Shredding investigation clears Fox Chapel Area School District |
Valley News Dispatch

Shredding investigation clears Fox Chapel Area School District

Tawnya Panizzi
Fox Chapel Area School Board on Monday heard results of an independent audit of record shredding at the administration building.

An independent audit of document disposal by Fox Chapel Area School District found no wrongdoing by staff or administration, an attorney said at the Sept. 9 board meeting.

Thomas Breth, a Butler-based attorney, spearheaded an investigation into record shredding by the school district that was presumed to avoid disclosure of potential Right-to-Know documents.

“We were unable to identify any evidence that records were shredded inappropriately,” Breth told an audience of about 75 people.

The district follows a record retention schedule recommended by the Pennsylvania School Boards Association, Board President Terry Wirginis said. Documents with confidential information, like those for special education or employment, are routinely destroyed – but no logs are kept to detail which papers are sent and when, he said.

the cost of Breth’s investigation is expected to be about $15,000.

Breth told the board and audience that he combed through more than a dozen Right to Know requests filed with the district since January 2019. Many of them sought payroll information, test referrals or other similar information. Of the 15 requests, most were granted, he said.

Three were unresolved as of Monday, one of which was a request for a shredding log that doesn’t exist, he said. Another was about test referrals and a third was expected to be resolved this week.

Breth also interviewed about nine district employees and the shredding company; conducted a search of district email; and reviewed employment contracts, compensation plans, annual salary adjustments and stipends.

The ruling did little to assuage board member Edie Cook, who has previously questioned board transparency. She said the shredding investigation was not handled properly and undermined the unity she wants the board to work toward.

“I don’t think the investigation was conducted with the school board acting as one,” Cook said.

The issue began June 18 when an anonymous source notified Cook about records being removed from the district administration building. The source believed it was being done stealthily to destroy documents associated with current or future Right to Know requests.

Recognizing whistle-blower implications, Cook said she sought the counsel of the state Attorney General’s office and later reached out to the district Solicitor Paul Giuffre.

Cook said she sought an impartial investigation of the events and believed a decision would be made by the board as a whole, but, instead, she said it was handled by Superintendent Gene Freeman and Wirginis.

“I brought these allegations to the board to make a decision, not for one person to decide,” she said.

Cook questioned why Wirginis singlehandedly approved the investigation and said information used for and garnered from it was not shared with all board members.

Most significantly, Cook said the timing of when other board members learned that documents were destroyed was telling.

Cook said she believed the records may have been kept intact after questions of impropriety were first raised in June.

An employee with the shredding company initially reported that documents had not been destroyed but Breth said that was a mistake. A certificate of destruction was dated June 18.

Cook said she learned of it Monday night in an executive session prior to the board meeting.

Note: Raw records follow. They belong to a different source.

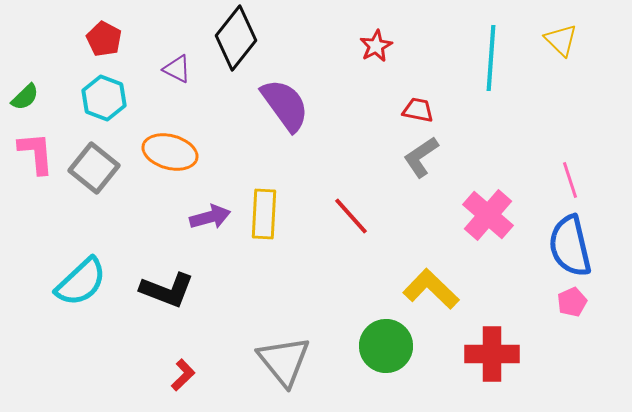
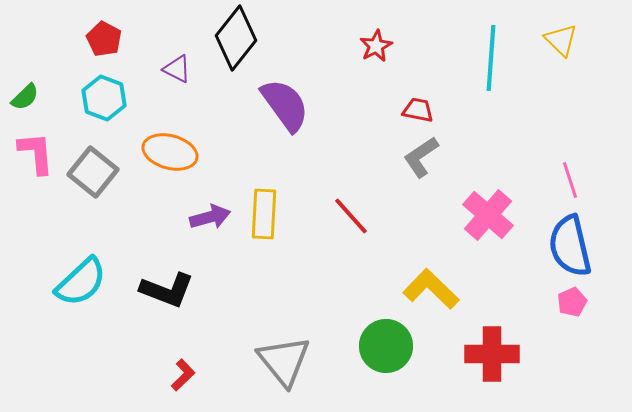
gray square: moved 1 px left, 4 px down
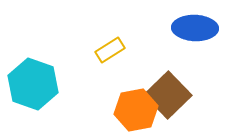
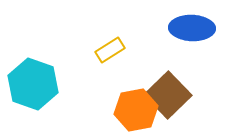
blue ellipse: moved 3 px left
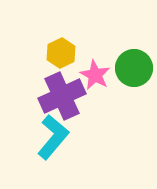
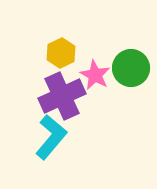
green circle: moved 3 px left
cyan L-shape: moved 2 px left
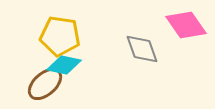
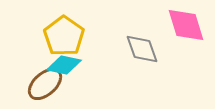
pink diamond: rotated 18 degrees clockwise
yellow pentagon: moved 4 px right; rotated 27 degrees clockwise
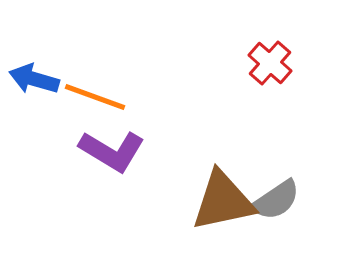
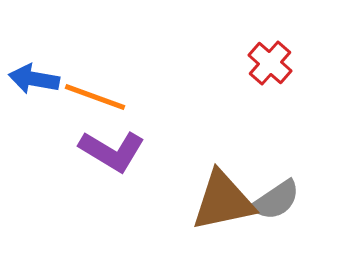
blue arrow: rotated 6 degrees counterclockwise
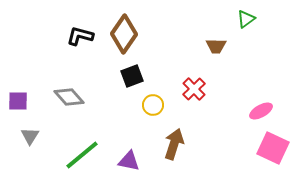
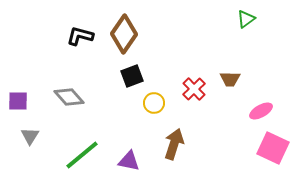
brown trapezoid: moved 14 px right, 33 px down
yellow circle: moved 1 px right, 2 px up
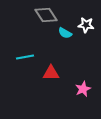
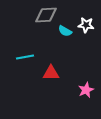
gray diamond: rotated 60 degrees counterclockwise
cyan semicircle: moved 2 px up
pink star: moved 3 px right, 1 px down
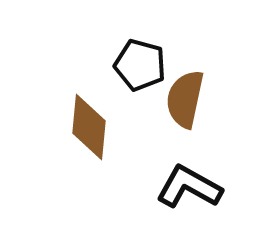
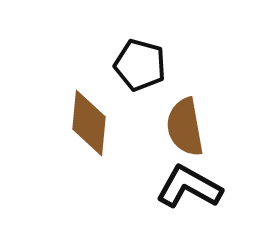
brown semicircle: moved 28 px down; rotated 22 degrees counterclockwise
brown diamond: moved 4 px up
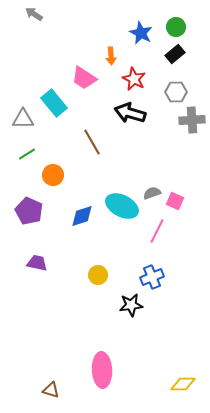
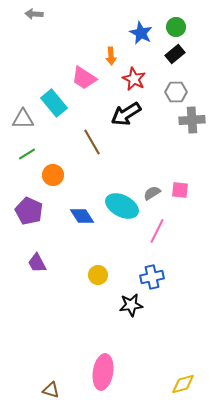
gray arrow: rotated 30 degrees counterclockwise
black arrow: moved 4 px left, 1 px down; rotated 48 degrees counterclockwise
gray semicircle: rotated 12 degrees counterclockwise
pink square: moved 5 px right, 11 px up; rotated 18 degrees counterclockwise
blue diamond: rotated 75 degrees clockwise
purple trapezoid: rotated 130 degrees counterclockwise
blue cross: rotated 10 degrees clockwise
pink ellipse: moved 1 px right, 2 px down; rotated 12 degrees clockwise
yellow diamond: rotated 15 degrees counterclockwise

“At which point did you know the documents were shredded and why did you not call a board meeting to discuss it?” she asked Wirginis.

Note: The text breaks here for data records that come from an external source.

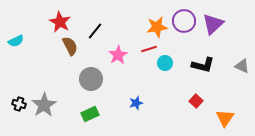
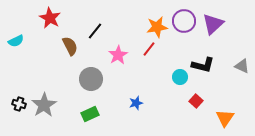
red star: moved 10 px left, 4 px up
red line: rotated 35 degrees counterclockwise
cyan circle: moved 15 px right, 14 px down
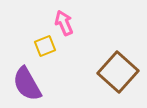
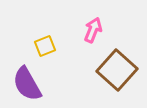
pink arrow: moved 29 px right, 7 px down; rotated 45 degrees clockwise
brown square: moved 1 px left, 2 px up
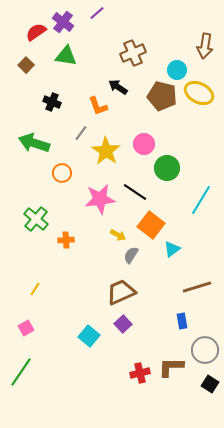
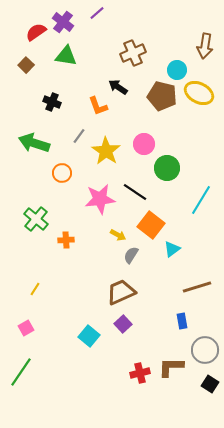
gray line: moved 2 px left, 3 px down
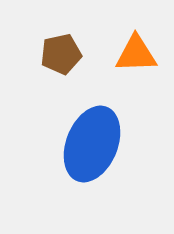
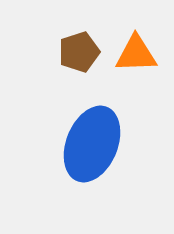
brown pentagon: moved 18 px right, 2 px up; rotated 6 degrees counterclockwise
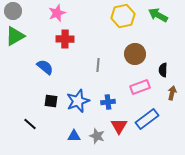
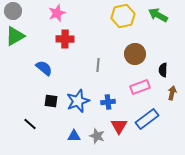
blue semicircle: moved 1 px left, 1 px down
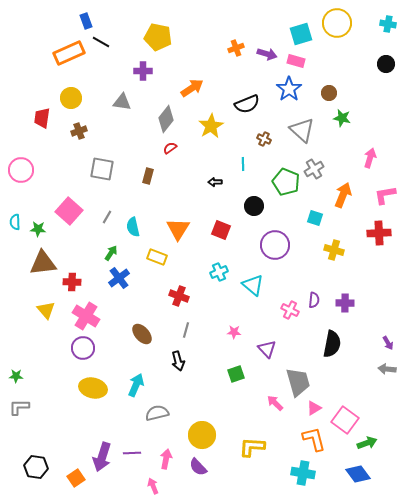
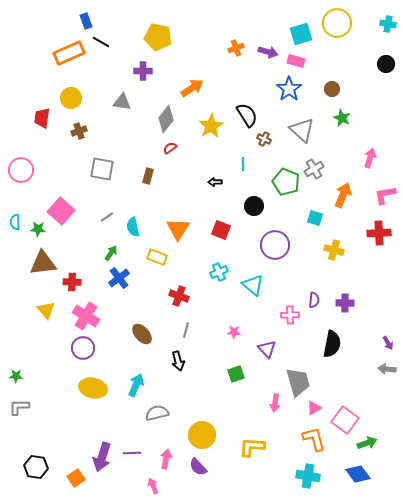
purple arrow at (267, 54): moved 1 px right, 2 px up
brown circle at (329, 93): moved 3 px right, 4 px up
black semicircle at (247, 104): moved 11 px down; rotated 100 degrees counterclockwise
green star at (342, 118): rotated 12 degrees clockwise
pink square at (69, 211): moved 8 px left
gray line at (107, 217): rotated 24 degrees clockwise
pink cross at (290, 310): moved 5 px down; rotated 30 degrees counterclockwise
pink arrow at (275, 403): rotated 126 degrees counterclockwise
cyan cross at (303, 473): moved 5 px right, 3 px down
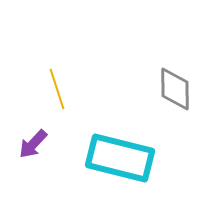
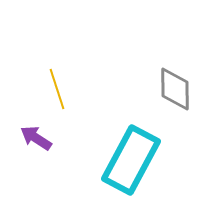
purple arrow: moved 3 px right, 6 px up; rotated 80 degrees clockwise
cyan rectangle: moved 11 px right, 2 px down; rotated 76 degrees counterclockwise
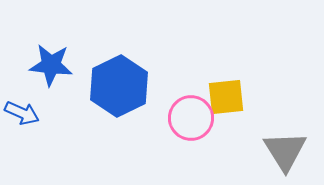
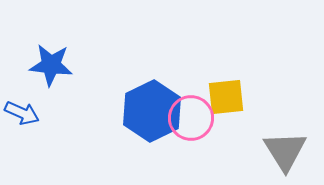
blue hexagon: moved 33 px right, 25 px down
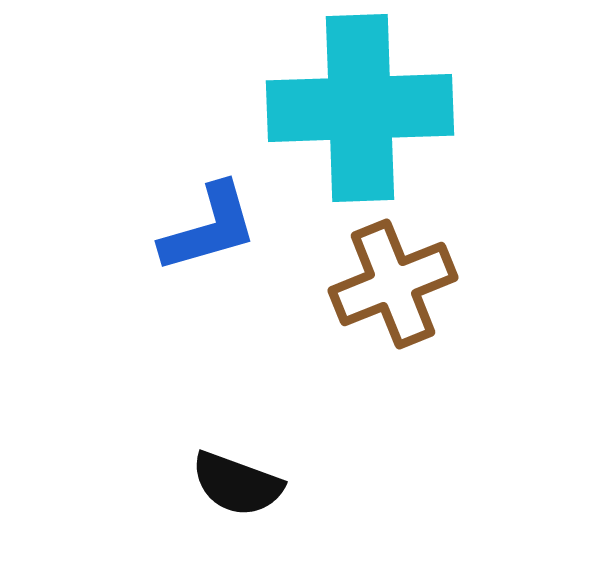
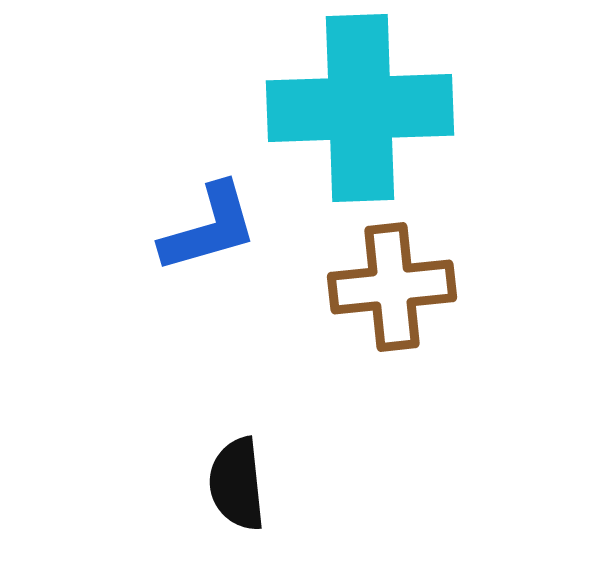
brown cross: moved 1 px left, 3 px down; rotated 16 degrees clockwise
black semicircle: rotated 64 degrees clockwise
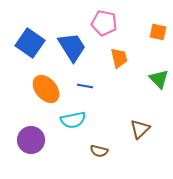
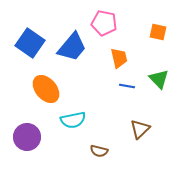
blue trapezoid: rotated 72 degrees clockwise
blue line: moved 42 px right
purple circle: moved 4 px left, 3 px up
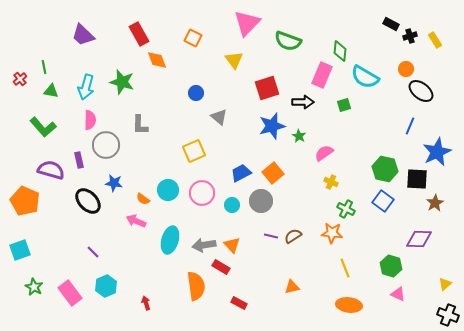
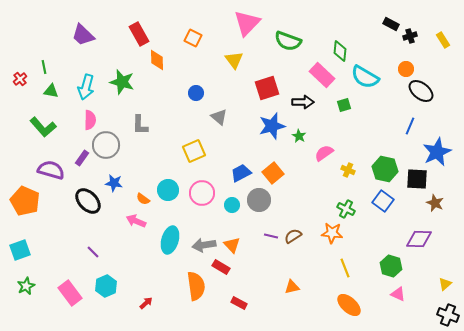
yellow rectangle at (435, 40): moved 8 px right
orange diamond at (157, 60): rotated 20 degrees clockwise
pink rectangle at (322, 75): rotated 70 degrees counterclockwise
purple rectangle at (79, 160): moved 3 px right, 2 px up; rotated 49 degrees clockwise
yellow cross at (331, 182): moved 17 px right, 12 px up
gray circle at (261, 201): moved 2 px left, 1 px up
brown star at (435, 203): rotated 18 degrees counterclockwise
green star at (34, 287): moved 8 px left, 1 px up; rotated 18 degrees clockwise
red arrow at (146, 303): rotated 64 degrees clockwise
orange ellipse at (349, 305): rotated 35 degrees clockwise
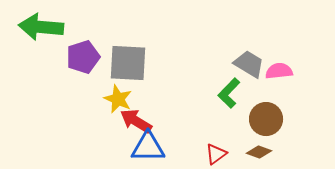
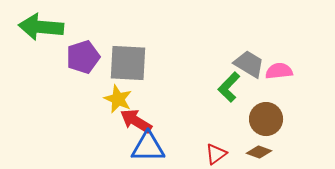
green L-shape: moved 6 px up
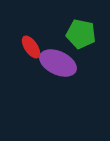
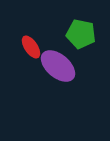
purple ellipse: moved 3 px down; rotated 15 degrees clockwise
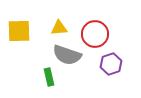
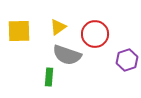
yellow triangle: moved 1 px left, 1 px up; rotated 30 degrees counterclockwise
purple hexagon: moved 16 px right, 4 px up
green rectangle: rotated 18 degrees clockwise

In turn, Wirginis accused Cook of hindering the investigation by not relaying information to Breth. Cook said she was trying to protect her source.

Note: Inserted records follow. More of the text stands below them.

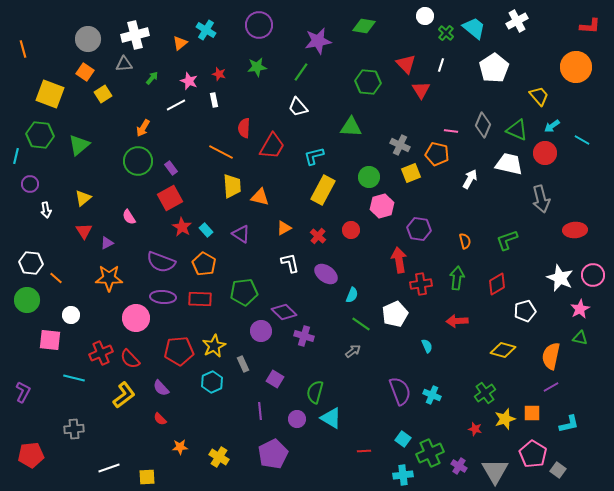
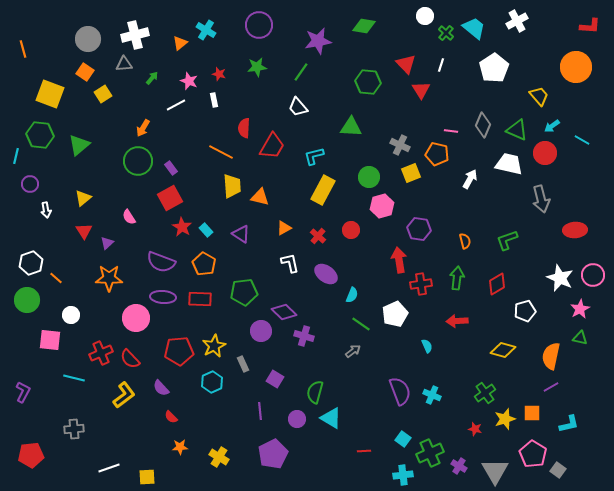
purple triangle at (107, 243): rotated 16 degrees counterclockwise
white hexagon at (31, 263): rotated 25 degrees counterclockwise
red semicircle at (160, 419): moved 11 px right, 2 px up
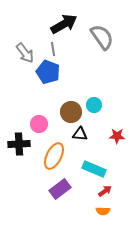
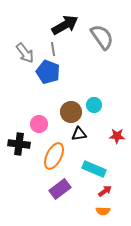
black arrow: moved 1 px right, 1 px down
black triangle: moved 1 px left; rotated 14 degrees counterclockwise
black cross: rotated 10 degrees clockwise
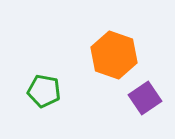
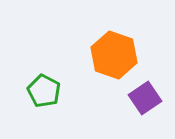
green pentagon: rotated 16 degrees clockwise
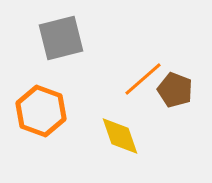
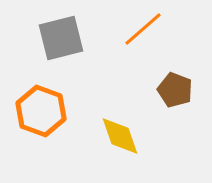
orange line: moved 50 px up
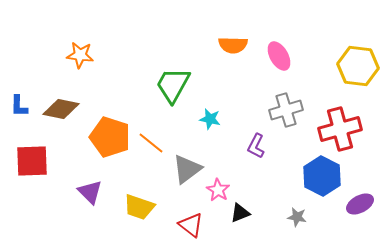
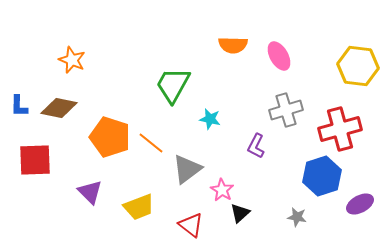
orange star: moved 8 px left, 5 px down; rotated 16 degrees clockwise
brown diamond: moved 2 px left, 1 px up
red square: moved 3 px right, 1 px up
blue hexagon: rotated 15 degrees clockwise
pink star: moved 4 px right
yellow trapezoid: rotated 40 degrees counterclockwise
black triangle: rotated 20 degrees counterclockwise
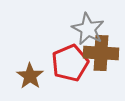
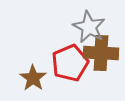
gray star: moved 1 px right, 2 px up
brown star: moved 3 px right, 2 px down
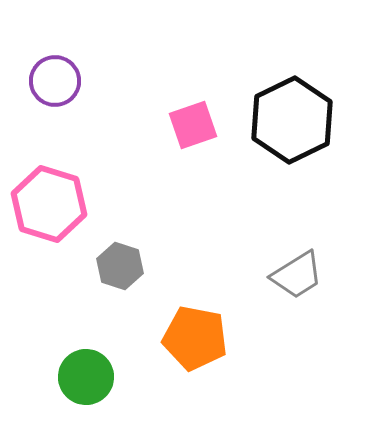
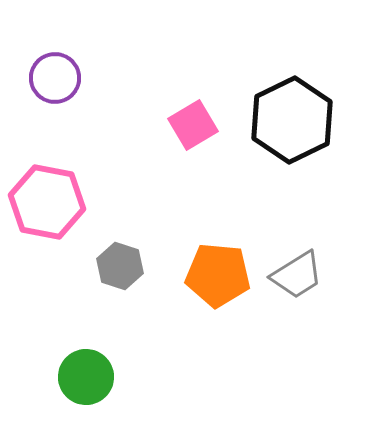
purple circle: moved 3 px up
pink square: rotated 12 degrees counterclockwise
pink hexagon: moved 2 px left, 2 px up; rotated 6 degrees counterclockwise
orange pentagon: moved 23 px right, 63 px up; rotated 6 degrees counterclockwise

The contentious manner of the meeting appeared to unnerve several people in the audience, with one resident saying he was concerned about the tone of mutual distrust.

Freeman, who is set to retire in June 2020, called for an investigation of his own.

The superintendent said Cook inferred on social media that he coerced district staff into improper shredding.

“I want my name cleared,” Freeman said.

The board meets next at 7 p.m. Oct. 7 and 14.